Airbnb has enjoyed a boost in Latin America’s second-largest economy, partly by catering to US citizens seeking affordable destinations

Mexico City Mayor Claudia Sheinbaum
By Maya Averbuch - Nacha Cattan
December 30, 2022 | 04:00 AM

Bloomberg — Mexico City Mayor Claudia Sheinbaum is considering regulating Airbnb Inc. in the country’s capital, soon after announcing a partnership with the company to attract more tourists and remote workers to the densely populated urban center.

Airbnb has enjoyed a boost in Latin America’s second-largest economy, partly by catering to US citizens seeking affordable destinations who have been settling in the country at unprecedented rates, and to tourists who find it convenient to visit given Mexico’s proximity to the US.

Sheinbaum said she’s consulting with other cities that have gone through similar experiences to understand how they managed the company’s presence.

“I’m talking with some mayors who have regulated, because if we don’t, there will be areas that are filled exclusively with Airbnbs,” Sheinbaum told Blooomberg News in an interview Wednesday at City Hall. “That can’t be the case. That would generate a lot of problems for the city.”
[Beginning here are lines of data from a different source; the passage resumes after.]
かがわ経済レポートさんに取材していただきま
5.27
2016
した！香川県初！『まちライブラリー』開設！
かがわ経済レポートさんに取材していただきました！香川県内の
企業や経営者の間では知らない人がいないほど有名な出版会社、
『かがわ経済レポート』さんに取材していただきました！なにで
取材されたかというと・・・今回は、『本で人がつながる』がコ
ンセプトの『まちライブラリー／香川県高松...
Airbnb said in a statement that it “looks forward to continuing working with specialists, local governments, NGOs and hosts to be part of the solution to the challenges faced by communities in Mexico City and across the country.”

New York City’s mayor recently proposed regulations requiring far more stringent property requirements that would make it harder for hosts to list apartments where they don’t live. Barcelona threatened the company with fines this year if it didn’t de-list unregistered properties. In France, primary homes are allowed to be used for hosting for only 120 nights a year.

Sheinbaum didn’t specify what kind of regulation she was considering. She had previously said the city government is studying whether the home-sharing company contributes to rising rents, but didn’t find evidence of that at the time.


Mexico City is the sixth largest market in the Americas and the 11th biggest globally for short-term rentals, according to industry data provider AirDNA. It has more than 19,000 rentals on online platforms, the vast majority of those Airbnb listings.

Stays in Mexico City Airbnbs for 28 days or more grew by more than 30% in the second quarter of 2022 compared to the same period in 2019, according to the company.

Tourist arrivals by plane into Mexico were up 18.3% in November compared to a year earlier, according to data from Anahuac University’s tourism research center. Nearly 18 million tourists have taken flights to Mexico in the first 11 months of the year, with 67% coming from the US, the data show.

--With assistance from Michael Tobin.